Anticipated objections

  1. "This is just Christian-internal exegesis." The atheist who doesn't grant the Bible has no reason to grant P1.
  2. "Why love specifically? Why not creativity, intelligence, virtue?" The Christian privileges love because of doctrine, but other goods could equally be the divine telos.
  3. "Love-as-telos sentimentalizes the human condition." Reduces robust biblical anthropology (image-bearing, dominion, vocation, worship) to a single Hallmark-card theme.

Rebuttals

  1. The premise is internal to the argument.
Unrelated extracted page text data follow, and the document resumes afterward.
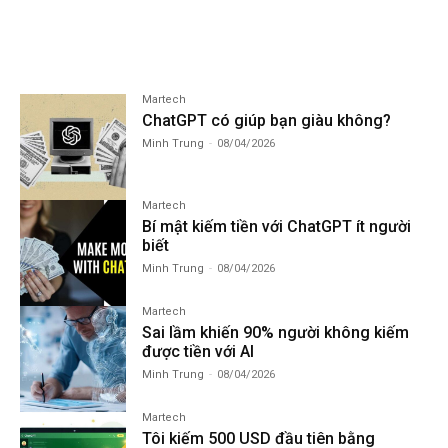
Martech
ChatGPT có giúp bạn giàu không?
Minh Trung
-
08/04/2026
Martech
Bí mật kiếm tiền với ChatGPT ít người
biết
Minh Trung
-
08/04/2026
Martech
Sai lầm khiến 90% người không kiếm
được tiền với AI
Minh Trung
-
08/04/2026
Martech
Tôi kiếm 500 USD đầu tiên bằng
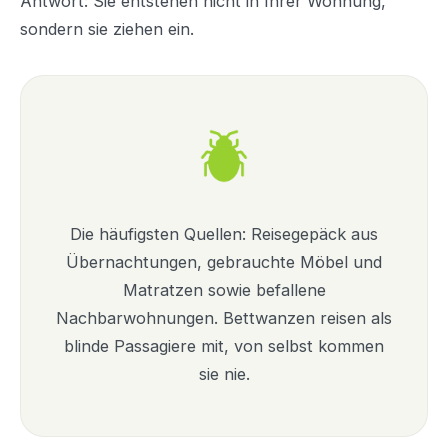
Antwort: Sie entstehen nicht in Ihrer Wohnung,
sondern sie ziehen ein.
Die häufigsten Quellen: Reisegepäck aus
Übernachtungen, gebrauchte Möbel und
Matratzen sowie befallene
Nachbarwohnungen. Bettwanzen reisen als
blinde Passagiere mit, von selbst kommen
sie nie.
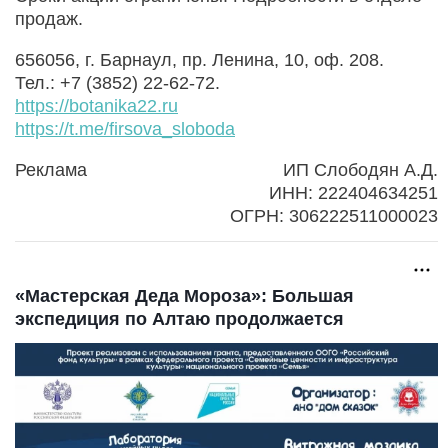
продаж.
656056, г. Барнаул, пр. Ленина, 10, оф. 208.
Тел.: +7 (3852) 22-62-72.
https://botanika22.ru
https://t.me/firsova_sloboda
Реклама
ИП Слободян А.Д.
ИНН: 222404634251
ОГРН: 306222511000023
«Мастерская Деда Мороза»: Большая
экспедиция по Алтаю продолжается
This argument is internal to a theistic (specifically Christian) framework, it explains why God permits evil given the Christian creative purpose. The argument is not aimed at converting the atheist on its own; it is aimed at explaining the coherence of the Christian view to those engaging it. (The external defense of theism is the FWD modal argument; this is the internal theological reason.) Failure mode: confusing levels of dialectic.
  2. Love is not chosen arbitrarily, it is the integration of the other goods. Creativity, intelligence, virtue all find their telos in love (love motivates virtue; love rightly directs intelligence; love is the form of all created excellence, Augustine's ordo amoris). The other goods are not in competition with love; they are subsumed under it. Aquinas (ST I-II q. 26 a. 4): love is the form of all the virtues.
  3. Love-as-telos is not sentimental in biblical usage. Biblical love (ahavah / agapē) is covenant-loyalty, willed-good-for-the-other, sacrificial, not affective sentiment. The Greatest Commandment is a command (love as imperative), and it requires the whole self (heart, soul, mind, strength). This is the most demanding anthropology in the canon, not the most sentimental. Failure mode: equivocating sentimental-affection-love with biblical-covenant-love.

Live-cite kit

  • Scripture: Mark 12:30 / Mt 22:37-39 (Greatest Commandment); 1 John 4:8, 16; John 17:24 (Christ desires His own with Him); 1 John 3:1 ("see how great a love"); Genesis 1.27 (imago Dei); John 17.5 (Trinitarian pre-creation love)
  • Scholarly: Augustine (De Doctrina Christiana I; De Trinitate, love as the imago); Aquinas (ST I-II q. 26, love as form of the virtues); C. S. Lewis (The Four Loves, 1960); Anders Nygren (Agape and Eros, 1932); Vincent Brümmer (The Model of Love, 1993)
  • Aphorism: "God is love, therefore love is constitutive of imago Dei."

Tactical notes

  • This premise is for intra-Christian and to-the-curious engagement. Don't try to convince a hard atheist to grant it; instead use it to explain the coherence of the Christian picture once theism is on the table (or alongside the FWD modal argument).
  • Lead with the Greatest Commandment, not the doctrinal-systematic case. Jesus' own summary is the most rhetorically effective starting point.
  • What NOT to defend live: detailed Trinitarian metaphysics on this premise. If the opponent wants to attack the Trinity, defer to Trinity Coherence Defense (Latin-Thomist).

P2, Genuine love requires genuine freedom

Affirmative case (second-order arguments)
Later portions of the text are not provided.